Bradley's Two Pauls
One man is the symbol of Wall Street power. The other rose to prominence as a grassroots hellraiser. One believes in top-down control of the economy and celebrates global capitalism. The other advocates populist economics and frets about the ravages of unchecked corporate might. One was responsible for extending a recession that threw millions of working-class Americans out of their jobs. The other advocates boosting the minimum wage and bemoans the plight of impoverished Americans. Both are backing Bill Bradley for President.
Within days of each other, Paul Volcker, the former chairman of the Federal Reserve Board, and Senator Paul Wellstone, the progressive Democrat from Minnesota, endorsed the onetime senator and basketball star challenging Al Gore. With Wellstone, the fast-breaking Bradley campaign collected its first assist from a member of Congress. With Volcker, Bradley reinforced a point made by his better-than-expected campaign finance filings: Dollar Bill has friends in High Finance.
As teammates, Volcker and Wellstone make an odd couple. In 1979 Volcker was appointed Fed chairman by President Carter. Following a tight-money course to fight stagflation, Volcker raised interest rates, an act that arguably exacerbated and extended the painful recession of the early eighties. As millions suffered, Volcker would appear before Congressional committees, puff on a cigar and dismiss criticism. In 1983 President Reagan's top advisers considered dumping him, having concluded that Volcker prolonged the recession more than they deemed necessary. But the Street and influential GOP senators, including Bob Dole, lobbied for Volcker, who was consequently reappointed. In 1987, Volcker was honored by the conservative American Enterprise Institute.
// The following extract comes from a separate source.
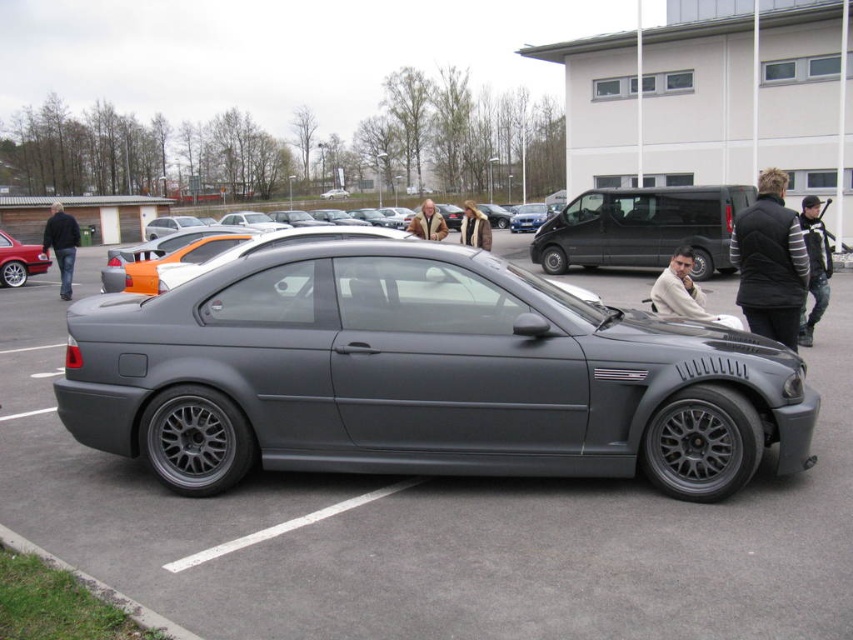 You are a delivery person trying to park your van in the parking lot. You see the matte gray car at center and the striped sweater at right. Which object is bigger in size?

The striped sweater at right is bigger than the matte gray car at center.

You are a delivery person trying to park your delivery van, which is 2 meters wide. You see the matte gray car at center and the striped sweater at right in the parking lot. Can you safely park your van between them without hitting either?

The matte gray car at center might be wider than striped sweater at right. However, since the exact width difference isn not specified, it is uncertain whether there is enough space between them for your 2 meter wide van. You should measure the gap before proceeding.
More recently, Volcker headed an investment firm. He also chaired a committee that conducted an audit to determine whether Swiss banks were sitting on accounts that once belonged to Holocaust victims. He has championed most-favored-nation status for China, and he has been a director of several transnational corporations. Currently--conspiracy theorists take note--he is co-chairman of the Trilateral Commission.
Volcker declared his support for Bradley at a $1,000-a-plate April fundraiser in New York. The former chairman of the secretive Fed explained he was "disturbed" about the public's "corrosive cynicism" regarding government, and he hailed Bradley's "willingness to take on the tough issues," citing tax reform, race relations, global finance and technology. Afterward, Bradley praised Volcker for his "commitment to public service."
Wellstone, explaining why he signed with Bradley, references a different agenda. "Bill Bradley has long been concerned with issues connecting race, gender, poverty and children," Wellstone says. "I'm indignant over how the Administration and the Democratic Party have taken these issues off the table." But there's more that Wellstone fancies about Bradley. He notes that Bradley has demonstrated a commitment to political reform and has dared to speak about the need for healthcare reform. "I think he will campaign strongly on universal healthcare," Wellstone remarks. The senator also admires Bradley's leadership style. "I was at a conference in Michigan recently, and I was talking to students about politics. One student said, 'I don't know if I'm on the left. I might be more in the middle. But I just want to see a candidate who will let me dream again about my country and about how to make it a better place.' I think Bill will connect in this way, with a politics of values."
On the campaign trail, Bradley has proclaimed that it's time for Big Ideas on race, poverty, healthcare and other matters. He has not, though, offered details. Wellstone acknowledges this and says he expects Bradley to fill in the outline after he completes the get-to-know-me phase of his campaign. "I think the ideas will be put out in concrete ways," says Wellstone, "and they will represent some strong and progressive stands." Conceding that in the past Bradley has devoted more attention to international finance than international labor, Wellstone notes that he may have "honest disagreements" with Bradley on globalization, but he believes Bradley will end up articulating "an agenda important to working people."
What does it say about Bradley that he can attract a conservative pooh-bah of international finance and a progressive populist organizer? Coalition politics at its broadest or Bradley deftly playing the vague-game? Asked if he thought it strange that he and Volcker both would back Bradley, Wellstone offers a terse reply: "I guess this will be a big-tent campaign." That sure is a tent with plenty of room--and one that might well require some very elastic material to remain standing.